# Data Processing

## Data Cleaning

Check if the city coordinate json covers all cities in the table

In [14]:
import re
import pandas as pd
from json import load, dump

In [27]:
df = pd.read_csv("./data/spring_2018_china.csv", sep='\t')
city_coord = load(open("./data/china_coord.json", 'r'))
# Change all hong kong city to hongkong
df['City'][df["Country"]=="Hong Kong"] = 'hongkong'

A value is trying to be set on a copy of a slice from a DataFrame

See the caveats in the documentation: http://pandas.pydata.org/pandas-docs/stable/indexing.html#indexing-view-versus-copy
  after removing the cwd from sys.path.


In [28]:
df.head()

Unnamed: 0,Award,City,Country,School/College,State,Student Name,Zip Code,Ordering,Max.

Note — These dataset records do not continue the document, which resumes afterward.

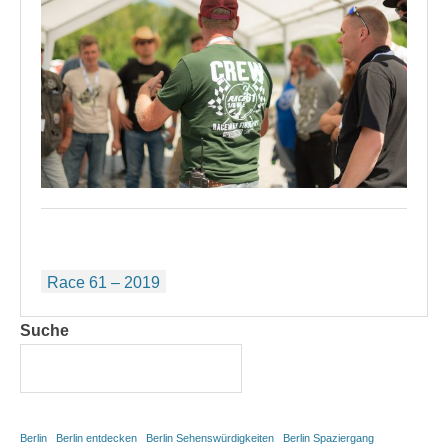
Beitragsnavigation
Race 61 – 2019
Suche
Berlin
Berlin entdecken
Berlin Sehenswürdigkeiten
Berlin Spaziergang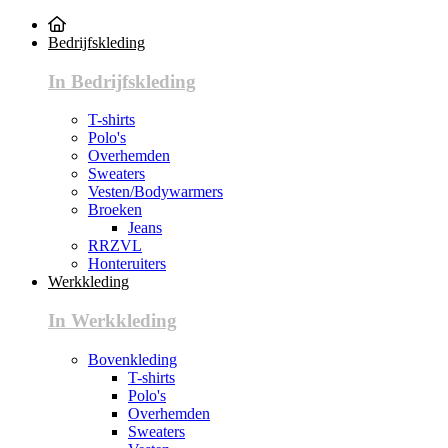
Bedrijfskleding
In Bedrijfskleding
T-shirts
Polo's
Overhemden
Sweaters
Vesten/Bodywarmers
Broeken
Jeans
RRZVL
Honteruiters
Werkkleding
In Werkkleding
Bovenkleding
T-shirts
Polo's
Overhemden
Sweaters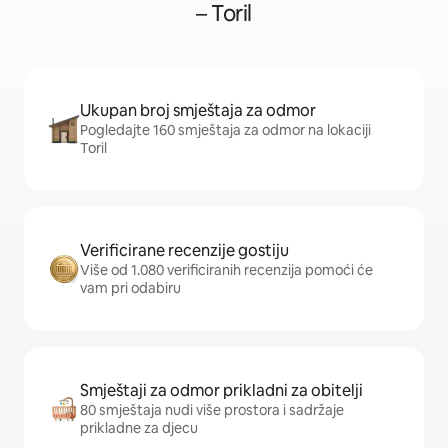
– Toril
Ukupan broj smještaja za odmor
Pogledajte 160 smještaja za odmor na lokaciji
Toril
Verificirane recenzije gostiju
Više od 1.080 verificiranih recenzija pomoći će
vam pri odabiru
Smještaji za odmor prikladni za obitelji
80 smještaja nudi više prostora i sadržaje
prikladne za djecu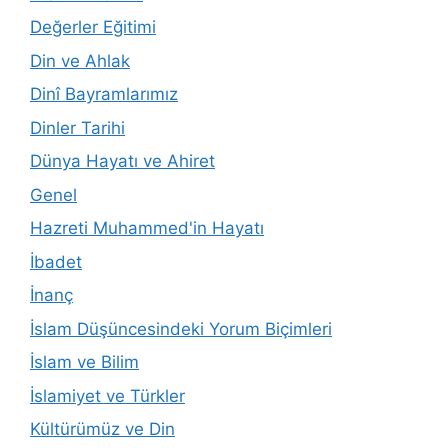
Değerler Eğitimi
Din ve Ahlak
Dinî Bayramlarımız
Dinler Tarihi
Dünya Hayatı ve Ahiret
Genel
Hazreti Muhammed'in Hayatı
İbadet
İnanç
İslam Düşüncesindeki Yorum Biçimleri
İslam ve Bilim
İslamiyet ve Türkler
Kültürümüz ve Din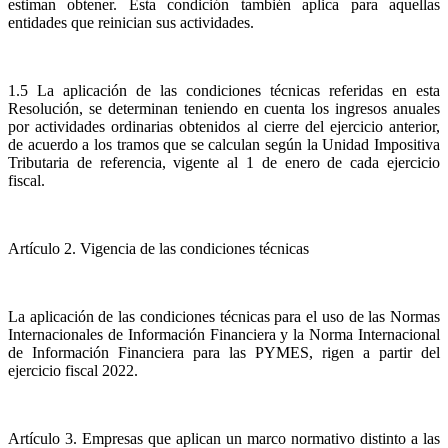
estiman obtener. Esta condición también aplica para aquellas
entidades que reinician sus actividades.
1.5 La aplicación de las condiciones técnicas referidas en esta
Resolución, se determinan teniendo en cuenta los ingresos anuales
por actividades ordinarias obtenidos al cierre del ejercicio anterior,
de acuerdo a los tramos que se calculan según la Unidad Impositiva
Tributaria de referencia, vigente al 1 de enero de cada ejercicio
fiscal.
Artículo 2. Vigencia de las condiciones técnicas
La aplicación de las condiciones técnicas para el uso de las Normas
Internacionales de Información Financiera y la Norma Internacional
de Información Financiera para las PYMES, rigen a partir del
ejercicio fiscal 2022.
Artículo 3. Empresas que aplican un marco normativo distinto a las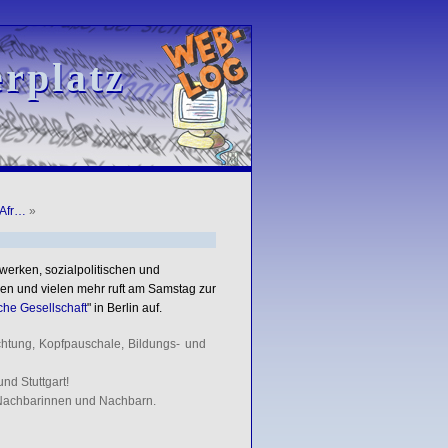
rplatz
rplatz
 Afr…
»
werken, sozialpolitischen und
en und vielen mehr ruft am Samstag zur
sche Gesellschaft
" in Berlin auf.
chtung, Kopfpauschale, Bildungs- und
und Stuttgart!
 Nachbarinnen und Nachbarn.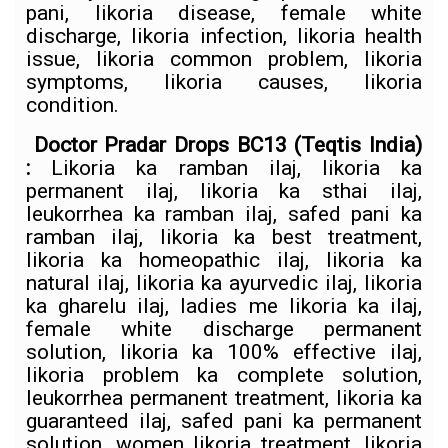
pani, likoria disease, female white
discharge, likoria infection, likoria health
issue, likoria common problem, likoria
symptoms, likoria causes, likoria
condition.
Doctor Pradar Drops BC13
(Teqtis India)
:
Likoria ka ramban ilaj, likoria ka
permanent ilaj, likoria ka sthai ilaj,
leukorrhea ka ramban ilaj, safed pani ka
ramban ilaj, likoria ka best treatment,
likoria ka homeopathic ilaj, likoria ka
natural ilaj, likoria ka ayurvedic ilaj, likoria
ka gharelu ilaj, ladies me likoria ka ilaj,
female white discharge permanent
solution, likoria ka 100% effective ilaj,
likoria problem ka complete solution,
leukorrhea permanent treatment, likoria ka
guaranteed ilaj, safed pani ka permanent
solution, women likoria treatment, likoria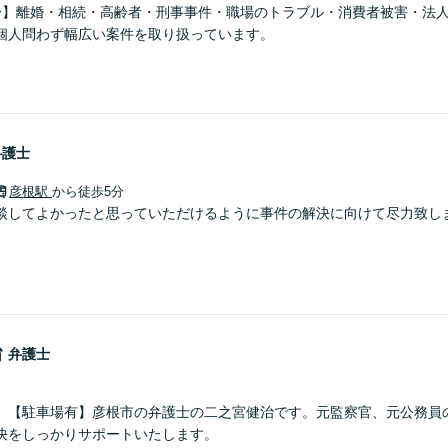
分】離婚・相続・高齢者・刑事事件・職場のトラブル・消費者被害・法
個人問わず幅広い案件を取り扱っています。
弁護士
彦根駅
から徒歩5分
談してよかったと思っていただけるように事件の解決に向けて尽力致し
治
弁護士
】【駐車場有】彦根市の弁護士の二之宮健治です。元監察官、元公務員
決をしっかりサポートいたします。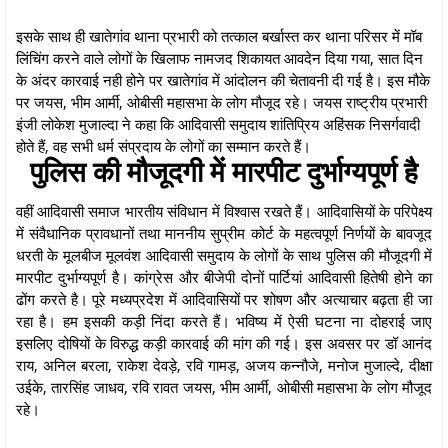
इसके साथ ही खातेगांव थाना प्रभारी को तत्काल बर्खास्त कर थाना परिसर में मॉब
लिंचिंग करने वाले लोगों के खिलाफ नामजद शिकायत आवदेन दिया गया, सात दिन
के अंदर कारवाई नही होने पर खातेगांव में आंदोलन की चेतावनी दी गई है। इस मौके
पर जयस, भीम आर्मी, ओबीसी महासभा के लोग मौजूद रहे। जयस राष्ट्रीय प्रभारी
इंजी लोकेश मुजाल्दा ने कहा कि आदिवासी समुदाय शांतिप्रिय अहिंसक निसर्गवादी
होते हैं, वह सभी धर्म संप्रदाय के लोगों का सम्मान करते हैं।
पुलिस की मौजूदगी में मारपीट दुर्भाग्यपूर्ण है
वहीं आदिवासी समाज भारतीय संविधान में विश्वास रखते हैं। आदिवासियों के परिपेक्ष्य
में संवैधानिक प्रावधानों तथा माननीय सुप्रीम कोर्ट के महत्वपूर्ण निर्णयों के बावजूद
धरती के मूलबीज मूलवंश आदिवासी समुदाय के लोगों के साथ पुलिस की मौजूदगी में
मारपीट दुर्भाग्यपूर्ण है। कांग्रेस और बीजेपी दोनों पार्टियां आदिवासी हितेषी होने का
ढोंग करते है। पूरे मध्यप्रदेश में आदिवासियों पर शोषण और अत्याचार बढ़ता ही जा
रहा है। हम इसकी कड़ी निंदा करते हैं। भविष्य में ऐसी घटना ना दोहराई जाए
इसलिए दोषियों के विरुद्ध कड़ी कारवाई की मांग की गई। इस अवसर पर डॉ आनंद
राय, अनिल बरला, राकेश देवड़े, रवि गामड़, अजय कन्नौजे, मनोज मुजाल्दे, दीक्षा
उईके, तारसिंह जाधव, रवि रावत जयस, भीम आर्मी, ओबीसी महासभा के लोग मौजूद
रहे।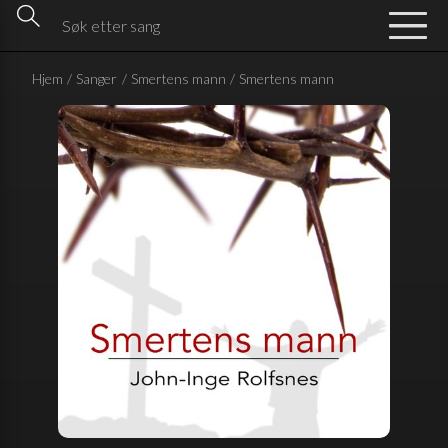
Hjem
/
Sanger
/
Smertens mann
/
Smertens mann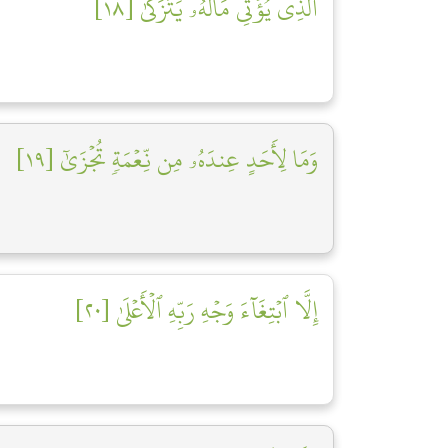
ٱلَّذِي يُؤۡتِي مَالَهُۥ يَتَزَكَّىٰ [١٨]
وَمَا لِأَحَدٍ عِندَهُۥ مِن نِّعۡمَةٖ تُجۡزَىٰٓ [١٩]
إِلَّا ٱبۡتِغَآءَ وَجۡهِ رَبِّهِ ٱلۡأَعۡلَىٰ [٢٠]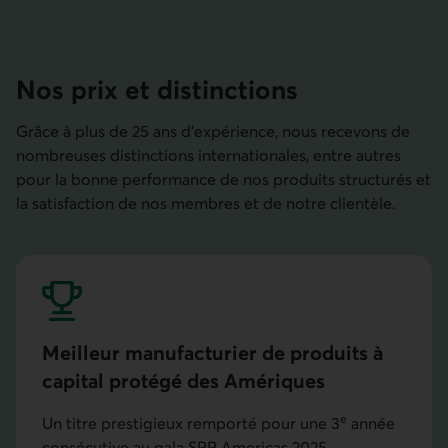
Nos prix et distinctions
Grâce à plus de 25 ans d’expérience, nous recevons de
nombreuses distinctions internationales, entre autres
pour la bonne performance de nos produits structurés et
la satisfaction de nos membres et de notre clientèle.
Meilleur manufacturier de produits à
capital protégé des Amériques
e
Un titre prestigieux remporté pour une 3
année
consécutive au gala SRP Americas 2025.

Last Name
0,Dean's List,Beijing,China,School of Education,,Nanxi Ai,,1,Ai
1,Dean's List,Taiyuan,China,College of Agricultural and Life Sciences,,Avery Ao,,2,Ao
2,Dean's Honor List,Beijing 100062,China,College of Engineering,,Tony Bai,,3,Bai
3,Dean's List,Beijing,China,College of Letters & Science,,Yuchen Bai,,4,Bai
4,Dean's List,Jinan City Shandong,China,School of Business,,Xinya Bi,,5,Bi


In [29]:
formated_cities = []
for city in df["City"]:
    formated_city = re.split('\W+', city.lower())[0]
    formated_cities.append(formated_city)
    if formated_city not in city_coord:
        print(city)

ShanDong
Yangzhong
Beijng
Ruian Zhejiang Province
Zhongqing
Yongtaizhuang North Rd,Haidian
Dongyang
Jinyun, Lishui Zhejiang
Huhhot
Taiyuanshi
Yixing
Ping Tung City
New Taipei City
New Taipei City


In [31]:
# Update china coord json
city_coord['yangzhong'] = {
    'coord': [32.237, 119.815],
    'hanzi': '扬中市'
}
city_coord['ruian'] = {
    'coord': [27.7833, 120.625],
    'hanzi': '瑞安市'
}
city_coord['dongyang'] = {
    'coord': [29.266667, 120.216667],
    'hanzi': '东阳市'
}
city_coord['jinyun'] = {
    'coord': [28.65, 120.05],
    'hanzi': '缙云县'
}
city_coord['huhhot'] = {
    'coord': [40.816667, 111.65],
    'hanzi': '呼和浩特市'
}
city_coord['yixing'] = {
    'coord': [31.36, 119.815],
    'hanzi': '宜兴市'
}
city_coord['pingdong'] = {
    'coord': [22.676111,120.494167],
    'hanzi': '屏东市'
}
dump(city_coord, open("./data/china_coord.json", 'w'), indent=2, ensure_ascii=False)

In [34]:
# Fix the typo in the table
typo_dict = {
    'ShanDong': 'jinan',
    'Beijng': 'beijing',
    'Zhongqing': 'chongqing',
    'Yongtaizhuang North Rd,Haidian': 'beijing',
    'Taiyuanshi': 'taiyuan',
    'Ping Tung City': 'pingdong',
    'New Taipei City': 'xinbei'
}

formated_cities = []
for city in df["City"]:
    if city in typo_dict:
        city = typo_dict[city]
    formated_city = re.split('\W+', city.lower())[0]
    formated_cities.append(formated_city)
    if formated_city not in city_coord:
        print(city)

In [38]:
cleaned_df = pd.DataFrame({
    'city': formated_cities,
    'award': df['Award'],
    'school': df['School/College'],
    'name': df['Student Name']
})

In [40]:
cleaned_df.head()

Unnamed: 0,city,award,school,name
0,beijing,Dean's List,School of Education,Nanxi Ai
1,taiyuan,Dean's List,College of Agricultural and Life Sciences,Avery Ao
2,beijing,Dean's Honor List,College of Engineering,Tony Bai
3,beijing,Dean's List,College of Letters & Science,Yuchen Bai
4,jinan,Dean's List,School of Business,Xinya Bi


In [43]:
cleaned_df.to_csv("./data/award_table.csv", index = False)